Hab heute wieder angefangen zu Füttern , bei den Arbeiten am/um den Teich waren Komplett alle Schwimmer oben und genau in dem Eck wo es sonst immer Futter gibt . In einer Minute war eine Hand voll weg . Filter hab ich auch wieder angemacht , ein Glück stand er noch , wollte ihn letzte Wochen eigendlich einmotten .


----------



## Joerg (23. Dez. 2013)

*AW: jetzt noch füttern?*

Hallo Michael,
die Funktion des Filters kannst du vernachlässigen, da der Aufbau von neuen Bakterien aktuell einige Wochen benötigt.

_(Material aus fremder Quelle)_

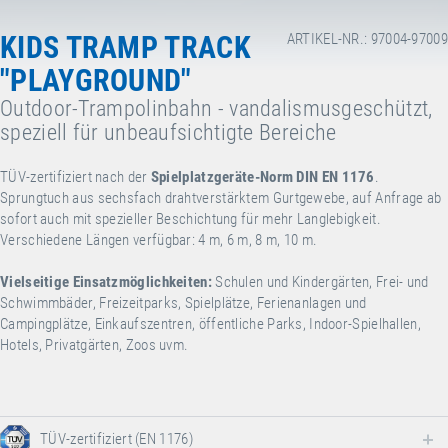
KIDS TRAMP TRACK
ARTIKEL-NR.: 97004-97009
"PLAYGROUND"
Outdoor-Trampolinbahn - vandalismusgeschützt,
speziell für unbeaufsichtigte Bereiche
TÜV-zertifiziert nach der
Spielplatzgeräte-Norm DIN EN 1176
.
Sprungtuch aus sechsfach drahtverstärktem Gurtgewebe, auf Anfrage ab
sofort auch mit spezieller Beschichtung für mehr Langlebigkeit.
Verschiedene Längen verfügbar: 4 m, 6 m, 8 m, 10 m.
Vielseitige Einsatzmöglichkeiten:
Schulen und Kindergärten, Frei- und
Schwimmbäder, Freizeitparks, Spielplätze, Ferienanlagen und
Campingplätze, Einkaufszentren, öffentliche Parks, Indoor-Spielhallen,
Hotels, Privatgärten, Zoos uvm.
TÜV-zertifiziert (EN 1176)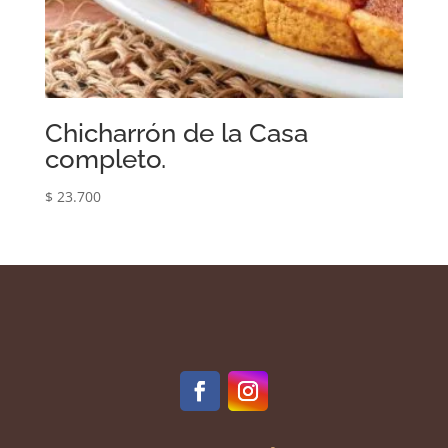
Chicharrón de la Casa
completo.
$
23.700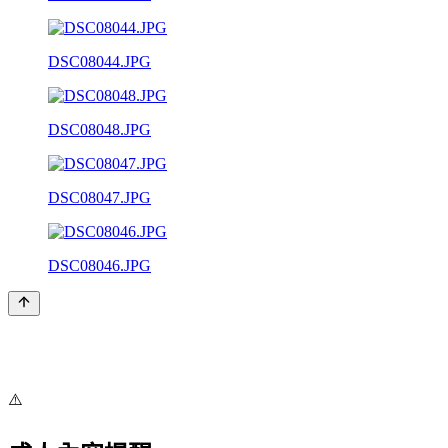
DSC08044.JPG
DSC08048.JPG
DSC08047.JPG
DSC08046.JPG
⚠️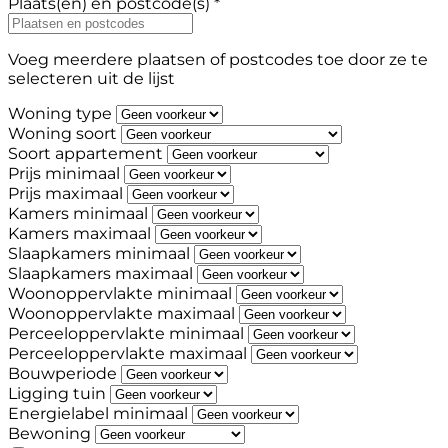
Plaats(en) en postcode(s) *
Voeg meerdere plaatsen of postcodes toe door ze te
selecteren uit de lijst
Woning type
Woning soort
Soort appartement
Prijs minimaal
Prijs maximaal
Kamers minimaal
Kamers maximaal
Slaapkamers minimaal
Slaapkamers maximaal
Woonoppervlakte minimaal
Woonoppervlakte maximaal
Perceeloppervlakte minimaal
Perceeloppervlakte maximaal
Bouwperiode
Ligging tuin
Energielabel minimaal
Bewoning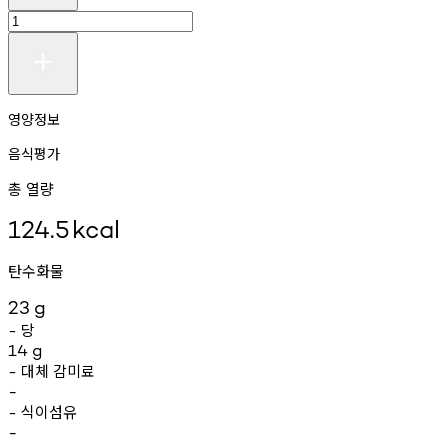
영양정보
음식평가
총 열량
124.5
kcal
탄수화물
23
g
당
-
14
g
대체
감미료
-
-
식이섬유
-
-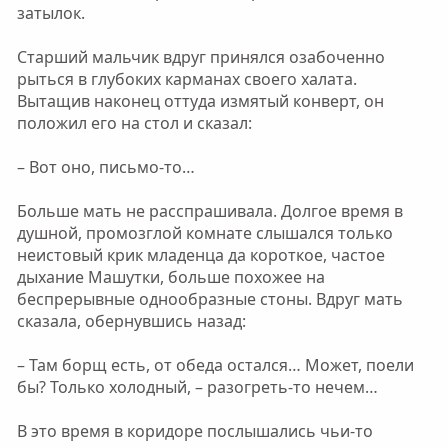
затылок.
Старший мальчик вдруг принялся озабоченно
рыться в глубоких карманах своего халата.
Вытащив наконец оттуда измятый конверт, он
положил его на стол и сказал:
– Вот оно, письмо-то…
Больше мать не расспрашивала. Долгое время в
душной, промозглой комнате слышался только
неистовый крик младенца да короткое, частое
дыхание Машутки, больше похожее на
беспрерывные однообразные стоны. Вдруг мать
сказала, обернувшись назад:
– Там борщ есть, от обеда остался… Может, поели
бы? Только холодный, – разогреть-то нечем…
В это время в коридоре послышались чьи-то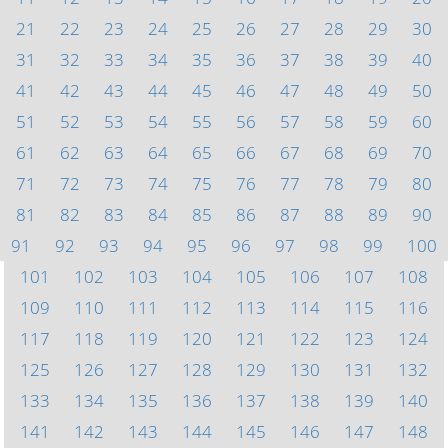
21
22
23
24
25
26
27
28
29
30
31
32
33
34
35
36
37
38
39
40
41
42
43
44
45
46
47
48
49
50
51
52
53
54
55
56
57
58
59
60
61
62
63
64
65
66
67
68
69
70
71
72
73
74
75
76
77
78
79
80
81
82
83
84
85
86
87
88
89
90
91
92
93
94
95
96
97
98
99
100
101
102
103
104
105
106
107
108
109
110
111
112
113
114
115
116
117
118
119
120
121
122
123
124
125
126
127
128
129
130
131
132
133
134
135
136
137
138
139
140
141
142
143
144
145
146
147
148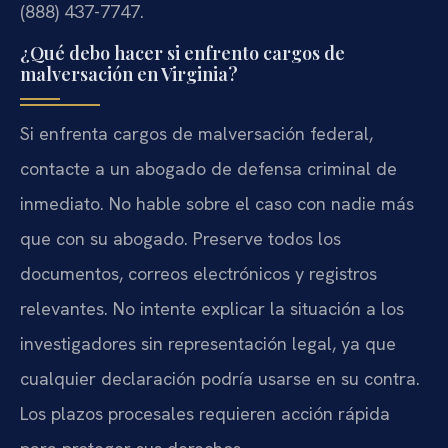
(888) 437-7747.
¿Qué debo hacer si enfrento cargos de
malversación en Virginia?
Si enfrenta cargos de malversación federal,
contacte a un abogado de defensa criminal de
inmediato. No hable sobre el caso con nadie más
que con su abogado. Preserve todos los
documentos, correos electrónicos y registros
relevantes. No intente explicar la situación a los
investigadores sin representación legal, ya que
cualquier declaración podría usarse en su contra.
Los plazos procesales requieren acción rápida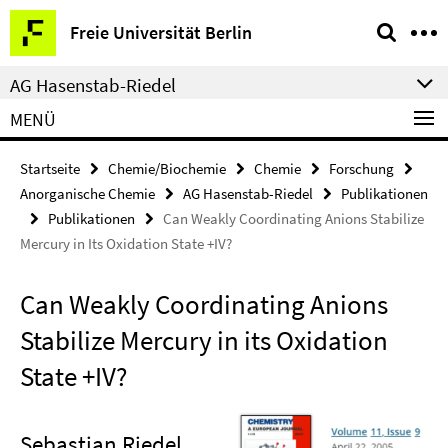
Springe
Service-
Freie Universität Berlin
direkt
Navigation
zu
AG Hasenstab-Riedel
Inhalt
MENÜ
Startseite
Chemie/Biochemie
Chemie
Forschung
Anorganische Chemie
AG Hasenstab-Riedel
Publikationen
Publikationen
Can Weakly Coordinating Anions Stabilize
Mercury in Its Oxidation State +IV?
Can Weakly Coordinating Anions
Stabilize Mercury in its Oxidation
State +IV?
Sebastian Riedel,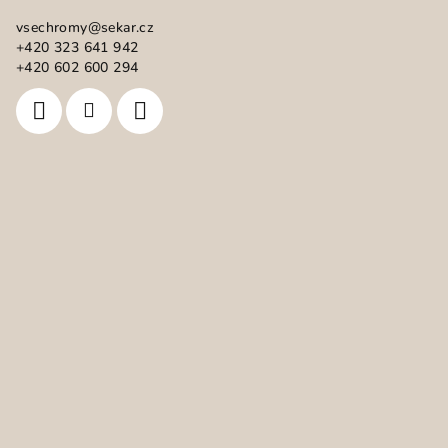
a
vsechromy
@
sekar.cz
t
+420 323 641 942
í
+420 602 600 294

Wechsle in den nächsten Tagen odentlich Wasser, damit ist allen geholfen.


----------



## Michael H (24. Dez. 2013)

*AW: jetzt noch füttern?*

Morsche

Hab Heute mal etwa 1/3 Wasserwechsel gemacht , alle Fit und munter und Verfressen wie immer .
Leider ist meine Kamera Bescheiben deswegen sind die Bilder so Schei...e ..


----------



## Micha61 (25. Dez. 2013)

*AW: jetzt noch füttern?*

Hallo Micha,

ich finde, Du verfütterst zu viel für diese Wassertemps.
Auch scheint mir das Futter, das "preisgünstige" aus dem BM zu sein. Zudem sind die Pellets, für den Großteil des Besatzes, zu groß. Ich würde Dir empfehlen, nur 1/3 der Futtermenge zu nehmen und dieses vor Verabreichung, anzufeuchten. Zum Anfeuchten nehme ich Kanne Brottrunk, aufgelöste Multivitamintabletten vom A..i oder einfach nur Wasser. Es sollte keine Pampe entstehen, nur soviel Flüssigkeit nehmen, dass die Pelletts eine gummiartige Konsistenz erreichen.(ca 30 min Einweichen, dabei öfter Umrühren)  Das Futter wird dann schneller aufgenommen (brauchen nicht erst lange drauf rumzukauen), brauchst bedeutend weniger Futter und es wird besser verwertet. Sind meine Beobachtungen/Erfahrungen der letzten Wochen in der IH, mit 3 kg Koi auf 600 l Wasser.
Desweiteren würde ich Dir unbedingt empfehlen, die Teichfolie am Rand mit Ufermatten (NaturaGart sind sehr gut) zu bekleben!!!
Zum einen sieht es besser aus, viel wichtiger aber, Schutz vor UV Strahlen und wenn der Teich zufriert, Schutz vor scharfkantigem Eis, welches Risse /Löcher verursachen kann.


Schöne Feiertage noch

LG Micha


----------



## Joerg (25. Dez. 2013)

*AW: jetzt noch füttern?*

Hallo Michael,

bitte stelle das Füttern ein! 
Damit die Ausscheidungen nicht die Kiemen angreifen gebe 500 Gramm normales Salz zu.
WW weiter machen, damit das Wasser in Ordnung bleibt.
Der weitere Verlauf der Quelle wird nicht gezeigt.